Assim como os personagens convocados por Brown nos sambas juninos, a formação percussiva da Timbalada é o ponto focal para entendermos a forte influência do samba junino em sua criação. Ao contrário da clássica formação dos grupos composta por: repique, tarol e surdo, a Timbalada apresenta a formação com timbau, bacurinha e marcação, com isso apresentando um som completamente novo e que iria gerar influências diretas nas percussões das bandas de axé e mesmo no que hoje é chamado de pagodão baiano.
Um primeiro aspecto rítmico musical é a diferença entre repinique e bacurinha, a bacurinha é um híbrido da mistura entre repique e tamborim, e foi inventada na Timbalada. É ao mesmo tempo uma diminuição horizontal do repinique e um alongamento vertical do tamborim. E será tocada emulando tanto um quanto o outro instrumento, com duas baquetas que ora intensificam o papel do tamborim como são utilizados nos sambas, ora se diferencia das levadas clássicas do samba reggae. A música que abre o disco de estreia da Timbalada é um excelente exemplo do que acima afirmamos.
Um segundo aspecto são as quebras do timbau, que ficam bastante evidentes para qualquer ouvido atento, e obviamente pela própria formação dos timbaleiros, são oriundas dos sambas juninos. Se o gênio criativo e organizacional de Brown se manifestou com a Timbalada foi exatamente o de perceber a possibilidade do Samba Junino em variações e conjunções com o que era feito já no samba-reggae, e na mescla com outras rítmicas.
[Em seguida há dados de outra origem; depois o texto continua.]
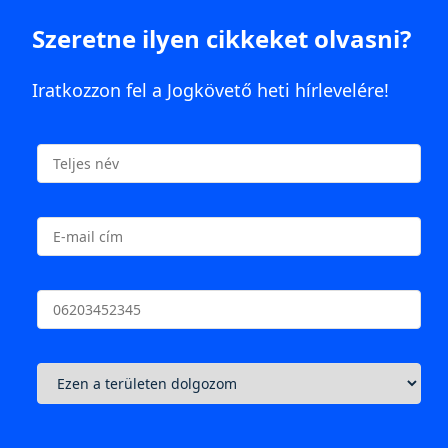
Szeretne ilyen cikkeket olvasni?
Iratkozzon fel a Jogkövető heti hírlevelére!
Um exemplo disso é a faixa Mulatê do Bundê, música que abre o disco de estreia homônimo da Timbalada em 1993 onde é possível vermos ao mesmo tempo como a Timbalada faz uso das influências rítmicas oriundas do samba junino, de que modo se diferencia e ao mesmo tempo se aproxima da rítmica dos blocos afros. O começo da música traz a bacurinha em um toque clássico de chamada dos Sambas juninos, enquanto os Timbaus executam dobras de improvisação e os surdos começam a marca o ritmo, para em seguida entrarem juntos numa releitura rítmica entre o samba junino (bacurinha e timbal) e o samba reggae (os surdos).
A música Mulatê do Bundê é uma composição de Carlinhos Brown e é cantada por Augusto Conceição que é também multi-instrumentista e compositor, e um dos muitos elos de ligação entre a Timbalada e o Sambas Juninos. Filho do grande maestro Vivaldo Conceição, ensinado e introduzido pelo próprio pai no estudo formal de música, logo o jovem Augusto seria atraído pelo Samba Junino e se transformando em um verdadeiro erudito musical das ruas. Augusto Conceição começou a colar no Samba Fama aos 13 anos, em entrevista ao Rumpilezzinho em podcast, o músico nos conta a influência do samba junino nos sambas de carnaval e como estes absorviam as invenções rítmicas e de dança em suas apresentações. Assim como seria anos mais tarde referência para a fundação da Timbalada.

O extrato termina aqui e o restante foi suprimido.